Elles arrivent vers nous du fond du plateau et prennent place près des premiers rangs de spectateurs chacune sur sa chaise, plus trad , elles se lèveront. Elles vont nous parler de quoi ? De théâtre.  Ce sont deux actrices. L’une porte un ensemble veste-pantalon serré y compris les cheveux retenus par un bandeau qui met en évidence la souplesse et la vélocité de son corps très expressif.L’autre porte des vêtements plus amples et plus vaporeux qui masquent le corps mais porte notre attention sur son ample chevelure,et son visage. Tous les Libanais les connaissent au moins de nom. Ceux qui allaient au théâtre à Beyrouth dans dans les années 70 ont engrangé bien des souvenirs en leur compagnie. Venant de deux pôles du théâtre opposées ou presque, elles n’ont jamais joué ensemble, voici réunis sur scène pour la première fois, Hanane Hajj Ali et Randa Asmar.
Cette idée aussi simple que belle – réunir ensemble deux actrices que tout ou presque a séparé - on la doit à leur cadette Chrystèle Khodr. Née en 1983, elle vit et travaille à Beyrouth et entretient des relations suivies avec le festival Sens interdits à Lyon et son directeur,, Patrick Penot. Ce n’est pas la première fois qu’elle est invité à montrer son travail au festival. Je me souviens en 2017 y avoir vu le passionnant Titre provisoire, déjà le fruit d’une rencontre (lire ici).

Dans un pays et une capitale, largement endommagés par la guerre, les attentats, l‘explosion du port de Beyrouth, une pratique du pouvoir délictueuse pour ne pas de dire mafieuse, une monnaie en chute libre, le théâtre a un rôle à jouer. Ne serait-ce que celui d’exister, de ne pas baisser les bras, de faire à tout le moins acte de présence, ce qui est déjà un acte de résistance. Dans Augures, les deux actrices reviennent sur leur passé, s’échangent des souvenirs sans nostalgie, même quand elles égrènent les noms des théâtres disparus ces trente dernières années au Liban, reconvertis en commerce ou durablement fermés, elles le font comme le reste, en jouant, en s’amusant à jouer, le pathos n’est pas leur fort, elles se font aimables passeuses de mémoire,

Alors, à travers le corps sautillant de son épouse Hanane Hajj Ali , revient la figure de Roger Assaf, souvent venu en France dans les années 70 et 80 avec sa troupe el Hakawaki (conteur en arabe) , figure d’un théâtre militant, pro-palestinien.. Aujourd’hui, Assaf ne signe plus de grands spectacles mais reste sur la brèche, un incurable activiste. Il a même ouvert un blog sur Mediapart où il n’a écrit qu’un article en mai dernier s’adressant à « Chère dame », à savoir « la sainte la République laïque française » pour lui lui adresser quelques saillants reproches quant aux position de la Dame vis a vis des Palestiniens.

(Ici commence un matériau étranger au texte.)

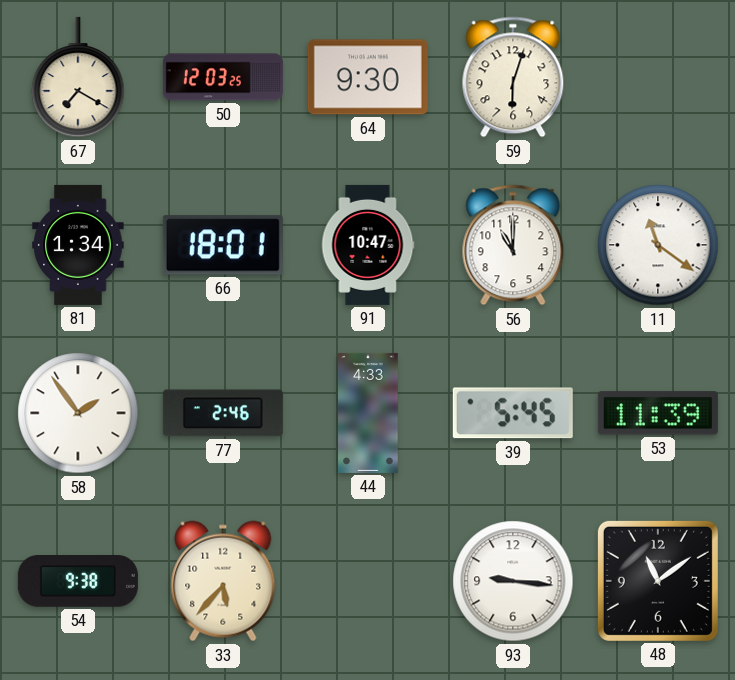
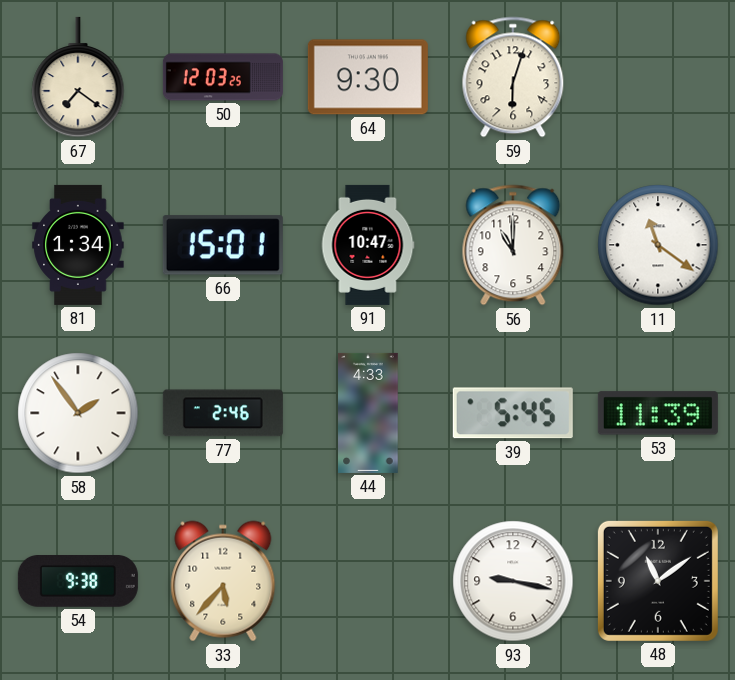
67: 7:20 -> 7:21
66: 18:01 -> 15:01
93: 9:16 -> 9:17
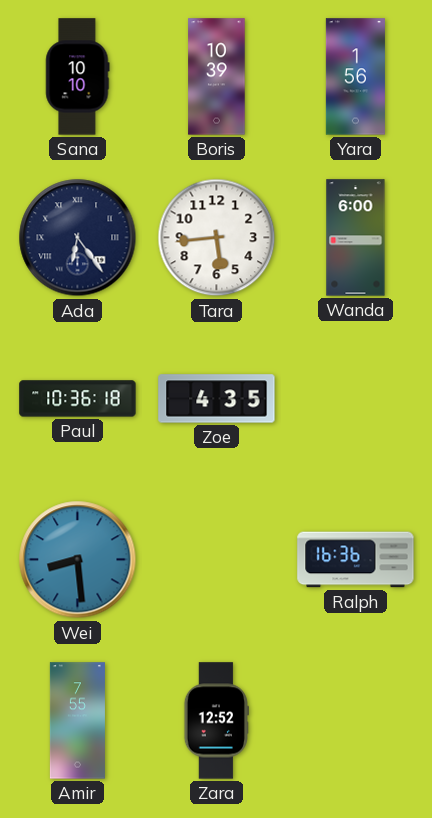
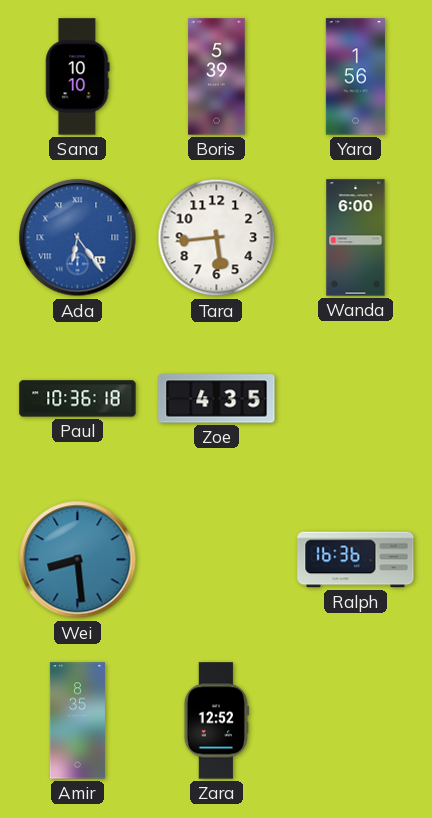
Boris: 10:39 -> 5:39
Ada dial: navy -> blue
Amir: 7:55 -> 8:35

Figure d’une génération plus jeune et non moins active, Chrystèle Khodr a longuement interrogé les deux actrices, bien plus âgées qu’elle, avant de leur écrire une partition sur mesure et surtout de les réunir, jetant un pont entre elles et elle, et œuvrant à leur naissante complicité, le temps d’un spectacle, Augures, a été créé à Beyrouth en mai 2021, après la crise du Covid 19. Au Festival Sens interdits, le spectacle a été joué deux fois au Théâtre de la Croix Rousse. Le même soir on pouvait voir le spectacle grec C’était un samedi (lire ici) , le lendemain un spectacle russe, Le bonheur (lire ici) ainsi qu’ un spectacle venu du Kosovo En cinq saisons, un ennemi du peuple (lire ici). Il était triste, que ces artistes venus de partout et souvent ne se connaissant pas, n’aient pas pu se croiser jusque tard le soir sous la tente blanche (lieu d’exposition, de conversation, d’exposition, bar d’un côté, librairie de l’autre) dressée les dernières éditions sur place, devant le théâtres des Célestins .Ce n’est pas le cas cette année. Je vous laisse.deviner pourquoi.

Tournée: Théâtre La Vignette, dans le cadre de la Biennale des Arts de la Scène en Méditerranée initiée par le Théâtre des 13 Vents à Montpellier le 12 nov; Théâtre Jean Vilar de Vitry-sur-Seine le  14 nov; Friche la Belle de Mai – En partenariat avec Les Bancs Publics – Marseille le 16 nov; La Comédie de Reims les 27 et 28 janv; NTGent – Gand (BE) les 3 et 4 fév.